SCF: Now that you are the recipient of the Saskatoon Community Foundation Leadership Bursary, what do you hope to gain from doing the Leadership Saskatoon program?
Shane: I hope to build on my ability to work in a team more efficiently – teambuilding skills, teamwork skills, the ability to lead without being a leader, having everybody be that person, if that makes sense.
SCF: What do you want to achieve with the skills?
Shane: I’m hoping that it helps with my job at Str8up, with the provincial gang strategy, and hoping that it will aid in policy work for this next level of my life. Coming from the streets, you’re so used to doing things on your own, so I’m excited to learn more about how to be a leader through your team.
SCF: In terms of the community and the work you are doing, what you want to see happening that is not happening now?
Shane: I don’t want any kid to go stumbling through the system like I did. Ideally, I would like to see that if a person goes through the justice system and is flagged as a gang member, if they want help, every door gets opened instead of every door getting shut.
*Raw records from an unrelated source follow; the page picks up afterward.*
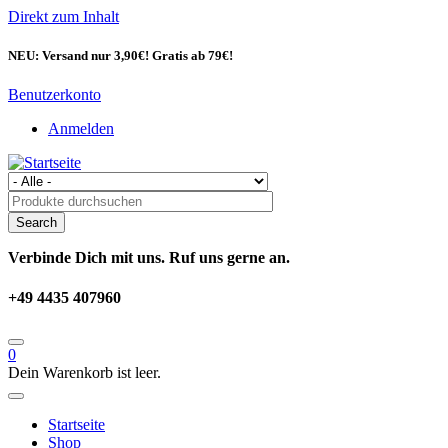
Direkt zum Inhalt
NEU: Versand nur 3,90€! Gratis ab 79€!
Benutzerkonto
Anmelden
Verbinde Dich mit uns. Ruf uns gerne an.
+49 4435 407960
0
Dein Warenkorb ist leer.
Startseite
Shop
The current model is suppression. If a person identifies as a gang member, they get put in gang units, cut off from all the counselling and other rehabilitative resources, because they don’t want the gang to spread in there. What I would like to see is for those floodgates to open up, and every resource be available to people who are trying to make a change.
SCF: Do you think that if all these services and supports were available to people that lots more of them would be able to turn their lives around?
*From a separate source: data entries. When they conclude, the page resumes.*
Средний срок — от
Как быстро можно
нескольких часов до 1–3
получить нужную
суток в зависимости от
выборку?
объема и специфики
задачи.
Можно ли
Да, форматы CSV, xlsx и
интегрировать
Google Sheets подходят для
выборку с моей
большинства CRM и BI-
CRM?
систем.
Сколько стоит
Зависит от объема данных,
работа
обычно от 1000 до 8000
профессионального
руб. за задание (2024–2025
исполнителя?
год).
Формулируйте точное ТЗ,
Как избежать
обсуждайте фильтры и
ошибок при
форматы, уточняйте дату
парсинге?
Shane: I think so. Bigtime. What turned my life around was love. It was showing me that I was valued and cared about as a human being. With me, it was my partner and children, but it could be anybody. [It also came] through my involvement with Charlie and being accepted by him. He didn’t talk about me as a Str8Up member – I was just Shane Partridge. By being taught that I was valuable, that’s when I was able to care about other people, and I started being invested in community and caring about the community I was living in.